Their knees are bent, palms outstretched, eyes shiny and alert.
The younger girls of Woman Prepare, a highschool basketball crew in rural Arkansas, prepare for each chance on the courtroom — which, within the beloved custom of sports-focused coming-of-age tales, additionally means making ready for maturity.
So maybe it ought to come as no shock that within the first scene of “Flex,” which opened Thursday at Lincoln Heart Theater’s Mitzi E. Newhouse, the entire feminine gamers seem like pregnant. As this introduction to an early New York slam-dunk makes clear, playwright Candice Jones additionally excels at sly sitcom humor and the quick beats of teenage, athletic dialog.

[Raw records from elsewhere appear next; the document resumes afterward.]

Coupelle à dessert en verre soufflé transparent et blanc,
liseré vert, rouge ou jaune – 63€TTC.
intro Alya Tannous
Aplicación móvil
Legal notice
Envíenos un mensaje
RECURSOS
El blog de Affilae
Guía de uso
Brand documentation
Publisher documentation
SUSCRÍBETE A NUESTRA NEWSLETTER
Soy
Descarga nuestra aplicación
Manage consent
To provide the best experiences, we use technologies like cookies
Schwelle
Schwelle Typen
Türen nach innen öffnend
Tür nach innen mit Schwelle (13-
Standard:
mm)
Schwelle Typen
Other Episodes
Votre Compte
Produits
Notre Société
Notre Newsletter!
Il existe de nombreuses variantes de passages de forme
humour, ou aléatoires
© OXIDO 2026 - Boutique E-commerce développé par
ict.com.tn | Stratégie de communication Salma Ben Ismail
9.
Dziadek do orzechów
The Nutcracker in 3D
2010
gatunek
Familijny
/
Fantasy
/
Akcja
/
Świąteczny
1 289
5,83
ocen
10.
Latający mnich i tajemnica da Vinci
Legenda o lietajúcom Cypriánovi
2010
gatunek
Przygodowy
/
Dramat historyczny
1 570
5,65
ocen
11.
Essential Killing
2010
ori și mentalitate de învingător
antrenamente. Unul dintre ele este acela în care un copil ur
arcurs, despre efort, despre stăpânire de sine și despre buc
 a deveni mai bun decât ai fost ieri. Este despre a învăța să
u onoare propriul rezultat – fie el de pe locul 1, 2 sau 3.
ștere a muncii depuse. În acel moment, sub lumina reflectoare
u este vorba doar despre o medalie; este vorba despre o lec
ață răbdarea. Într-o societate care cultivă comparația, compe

The lumpy bumps beneath Woman Prepare’s numerous informal printed tees (it is 1997, and the right fits are by Mika Eubanks) are clearly pretend, contraband from a house ecology class. However for April (a candy Brittany Bellizeare), the prospect of getting a baby isn’t any joke; she has been on the bench because the crew coach (Christiana Clark) discovered of her being pregnant. The bumper drills are each a protest and a present of solidarity.
Threatening that bond is the required rivalry between two high gamers: scrappy, headstrong crew captain Starra (a nagging Erica Matthews), who tries to show her mettle to her late mom, and Sidney (pretty Tamera Tomakili), an eye-rolling, hair-flipping Los Angeles transplant who talks with a smile. There’s additionally a fragile romance between Donna (Renita Lewis, the present’s delicate MVP) and Cherise (Ciara Monique), a youth minister whose religion is at odds along with her needs, and April’s consideration of an abortion.

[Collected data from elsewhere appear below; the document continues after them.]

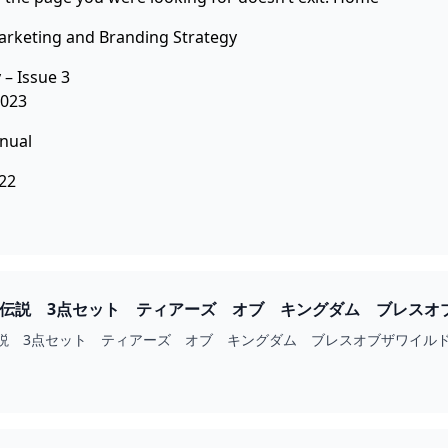
arketing and Branding Strategy
 – Issue 3
2023
anual
22
伝説 3点セット ティアーズ オブ キングダム ブレスオブザワイル
MO.COM
3点セット ティアーズ オブ キングダム ブレスオブザワイルド Nintendo S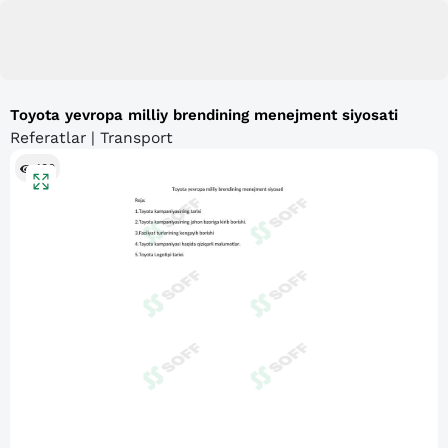
Toyota yevropa milliy brendining menejment siyosati
Referatlar | Transport
180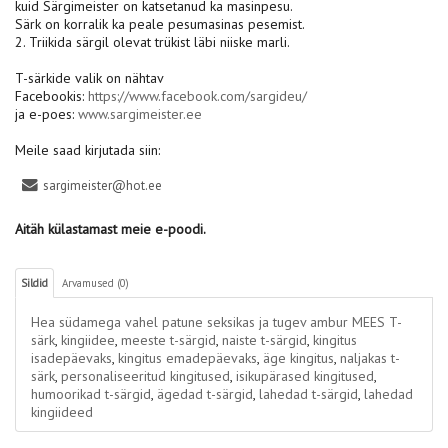
kuid Särgimeister on katsetanud ka masinpesu.
Särk on korralik ka peale pesumasinas pesemist.
2. Triikida särgil olevat trükist läbi niiske marli.
T-särkide valik on nähtav
Facebookis:
https://www.facebook.com/sargideu/
ja e-poes:
www.sargimeister.ee
Meile saad kirjutada siin:
sargimeister@hot.ee
Aitäh külastamast meie e-poodi.
Sildid
Arvamused (0)
Hea südamega vahel patune seksikas ja tugev ambur MEES T-
särk
,
kingiidee
,
meeste t-särgid
,
naiste t-särgid
,
kingitus
isadepäevaks
,
kingitus emadepäevaks
,
äge kingitus
,
naljakas t-
särk
,
personaliseeritud kingitused
,
isikupärased kingitused
,
humoorikad t-särgid
,
ägedad t-särgid
,
lahedad t-särgid
,
lahedad
kingiideed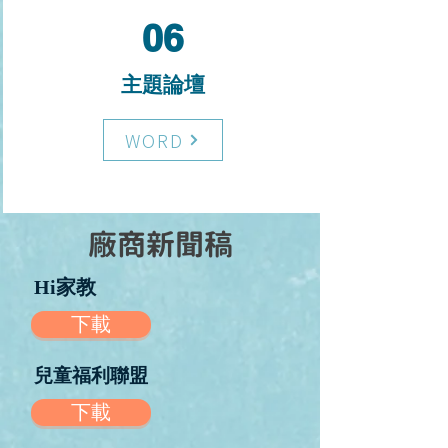
06
主題論壇
WORD
廠商新聞稿
Hi家教
下載
兒童福利聯盟
下載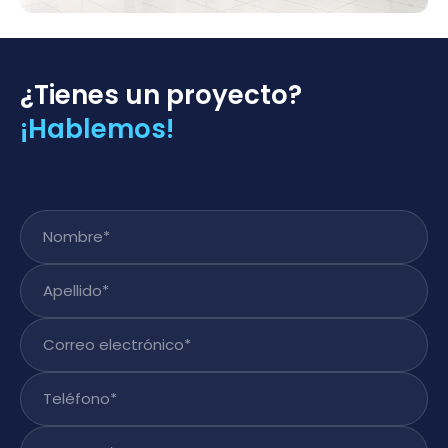
¿Tienes un proyecto?
¡Hablemos!
Nombre
*
Apellido
*
Correo electrónico
*
Teléfono
*
Empresa
*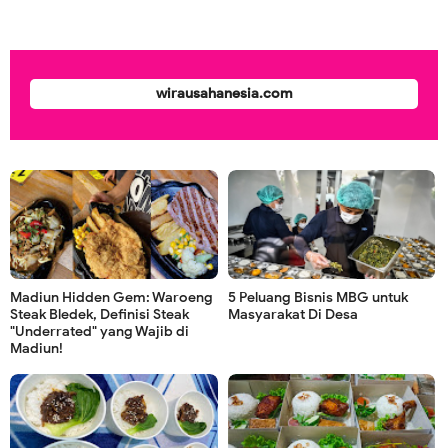
wirausahanesia.com
Madiun Hidden Gem: Waroeng
5 Peluang Bisnis MBG untuk
Steak Bledek, Definisi Steak
Masyarakat Di Desa
"Underrated" yang Wajib di
Madiun!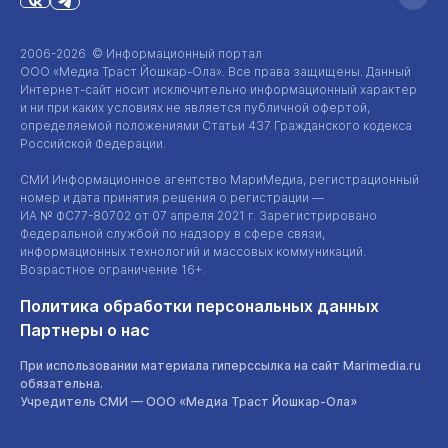
2006-2026 © Информационный портал
ООО «Медиа Траст Йошкар-Ола»
. Все права защищены. Данный
Интернет-сайт
носит исключительно информационный характер
и ни при каких условиях не является публичной офертой,
определяемой положениями Статьи 437 Гражданского кодекса
Российской Федерации.
СМИ Информационное агентство МариМедиа, регистрационный
номер и дата принятия решения о регистрации —
ИА №
ФС77-80702
от 07 апреля 2021 г. Зарегистрировано
Федеральной службой по надзору в сфере связи,
информационных технологий и массовых коммуникаций.
Возрастное ограничение 16+.
Политика обработки персональных данных
Партнеры о нас
При использовании материала гиперссылка на сайт Marimedia.ru
обязательна.
Учредитель СМИ —
ООО «Медиа Траст Йошкар-Ола»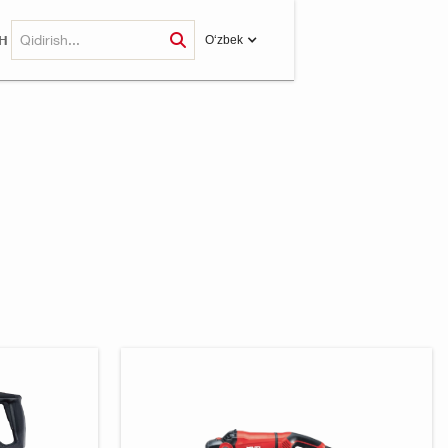
H
O‘zbek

Jones and director Lileana Blain-Cruz (each former highschool basketball gamers) reveal a deft mastery of the sport, not solely within the motion sequences narrated on the blond wooden board and half courtroom (by Matt Saunders), but in addition within the passing or taking pictures dynamics that bind these pals and teammates collectively.

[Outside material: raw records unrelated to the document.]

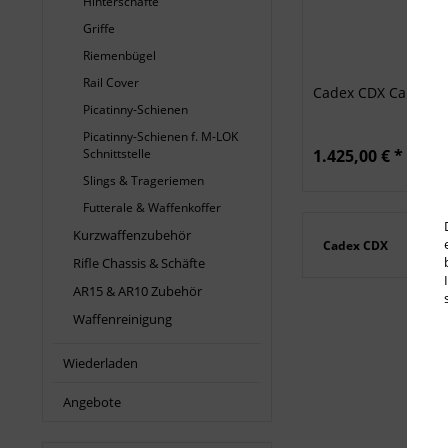
Hinterschäfte
Griffe
Riemenbügel
Rail Cover
Cadex CDX Carbon 
Picatinny-Schienen
Picatinny-Schienen f. M-LOK
Schnittstelle
1.425,00 € *
Slings & Trageriemen
Futterale & Waffenkoffer
Kurzwaffenzubehör
Cadex CDX
Rifle Chassis & Schäfte
AR15 & AR10 Zubehör
Waffenreinigung
Wiederladen
Angebote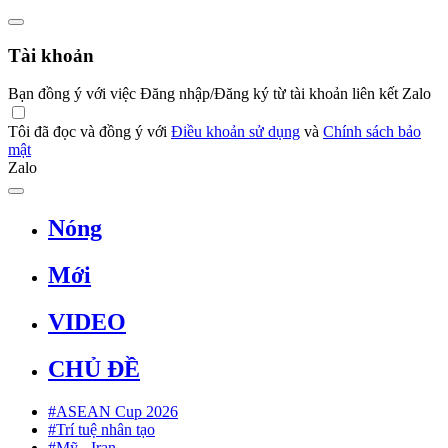
Tài khoản
Bạn đồng ý với việc Đăng nhập/Đăng ký từ tài khoản liên kết Zalo
Tôi đã đọc và đồng ý với
Điều khoản sử dụng
và
Chính sách bảo
mật
Zalo
Nóng
Mới
VIDEO
CHỦ ĐỀ
#ASEAN Cup 2026
#Trí tuệ nhân tạo
#Mỹ - Iran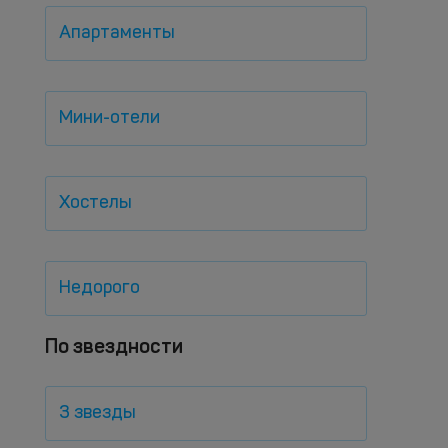
Апартаменты
Мини-отели
Хостелы
Недорого
По звездности
3 звезды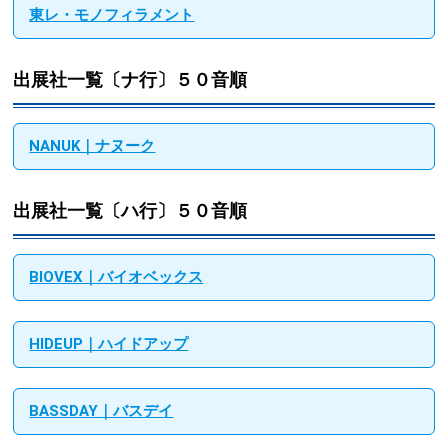
東レ・モノフィラメント
出展社一覧〔ナ行〕５０音順
NANUK｜ナヌーク
出展社一覧〔ハ行〕５０音順
BIOVEX｜バイオベックス
HIDEUP｜ハイドアップ
BASSDAY｜バスデイ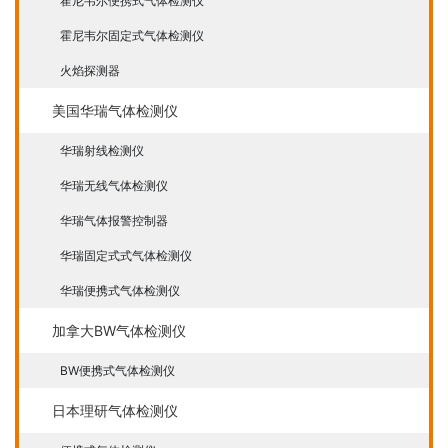
霍尼韦尔便携式气体检测仪
霍尼韦尔固定式气体检测仪
火焰探测器
美国华瑞气体检测仪
华瑞射线检测仪
华瑞无线气体检测仪
华瑞气体报警控制器
华瑞固定式式气体检测仪
华瑞便携式气体检测仪
加拿大BW气体检测仪
BW便携式气体检测仪
日本理研气体检测仪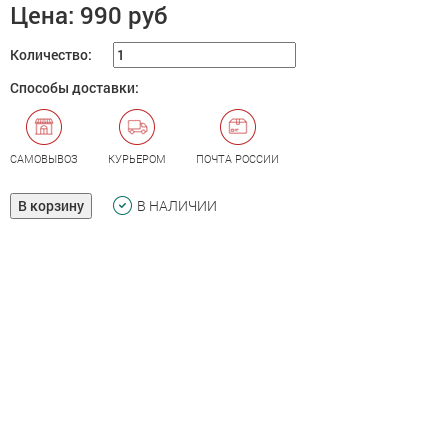
Цена:
990 руб
Количество:
Способы доставки:
САМОВЫВОЗ
КУРЬЕРОМ
ПОЧТА РОССИИ
В корзину
В НАЛИЧИИ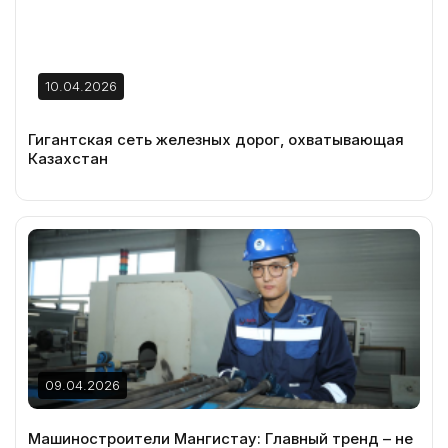
10.04.2026
Гигантская сеть железных дорог, охватывающая
Казахстан
09.04.2026
Машиностроители Мангистау: Главный тренд – не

There’s even a chemistry in “Flex” that evokes a burning affinity with the house crew on the a part of the viewers (the cheers and applause intensified with enthusiasm all through the efficiency I attended). Maybe it is impressed by Woman Prepare’s spelling cheers (“huge,” “unhealthy,” and “boss” are distinguished), or their Aaliyah singing with the roof down on Donna’s dusty blue Chrysler convertible (one other spectacular feat of design).
However the particular sauce additionally lies within the cautious economic system of Jones’ character growth, which presents simply sufficient element to encourage curiosity about who these girls would possibly change into with out pretending to know precisely who they’re. (They’re youngsters, in any case.) Whether or not Starra makes it to the WNBA, she’ll must wrestle along with her ego. And Cherise would not appear more likely to let go of God, however what if her devotion turns into a entice?
That “Flex” succeeds in producing such curiosity within the potential of its characters is a testomony to the extraordinary synergy between Jones, Blain-Cruz and the solid members, who’re as current and engaged in dialogue as they’re nimble at internet.
The tropes of the sports activities style trotted out right here – a pact of purity betrayed, a contest for the eye of scouts – are accompanied by bigger issues that make youth and crew sports activities such troublesome and fertile floor. What will we owe one another and at what price to one another? Why study the that means of equity when life is so unfair? To bounce again when it knocks you down and to savor the moments when it makes your wildest goals come true.
Flex
By August 20 on the Mitzi E. Newhouse Theatre, Manhattan; lct.org. Length: 2h15.